Mrs. Claus sighed deeply. “I always wanted children. I’ve always been so jealous of the versions of us who got to have her. Jealousy isn’t good for me. I’m not meant to be the jealous type. It hurts.”

“I know, love.” Santa crossed the room to press a kiss to her temple. “It will all work out. I promise you that. However it goes will be how it was meant to happen. Trust them. They’re the ones who have to live in the world they’re making.”

“Do they know that?”

Santa looked toward the door. “I certainly hope so,” he said.

* * *

The others were waiting on the porch when Velveteen emerged. Aaron was the first to react. “Well?” he asked.

“Santa’s going to help us,” she said. “Jack, he wants you to take us to the Hall of Mirrors.”

“Papa told you to go to the Hall of Mirrors?” Jack frowned. “That’s odd. He normally wants me to stay as far away from there as possible.”

“That’s what he said,” said Vel. “Do you know the way?” Jackie would have.

Jackie had been training to become her mother’s heir for years, had walked through every mirror in that frozen Hall.

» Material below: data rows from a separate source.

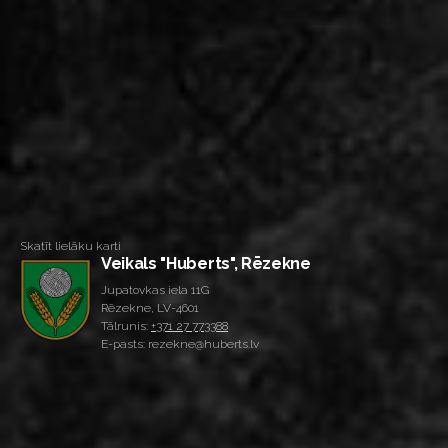
Skatīt lielāku karti
Veikals "Huberts", Rēzekne
Jupatovkas iela 11G
Rēzekne, LV-4601
Tālrunis:
+371 27 773388
E-pasts: rezekne@huberts.lv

Velveteen looked at the pale and anxious girl in front of her, and thought that if she shook Winter all the way down to its foundations, she wouldn’t have made them suffer enough.

But it wasn’t Jack’s fault. If anyone was blameless here, it was her. Velveteen tried to remember that, and to swallow her anger.

“I do,” said Jack. She looked uncomfortable. “What are we going to do once we get there?”

“Does it matter?” asked Torrey. The others turned to look at her.

She shrugged. “When our dear Lady of the Toybox decides to do something, she rarely consults with the rest of us. She spent too much time a soloist, and no longer remembers how to play nicely with the symphony. What’s to come will come, and the rest of us will go along with it, because we are, for whatever misguided reasons, greatly inclined to follow her. ”

Yelena frowned and put her arm around Torrey’s shoulders, gathering the smaller woman close. “You’re really uncomfortable here, aren’t you?”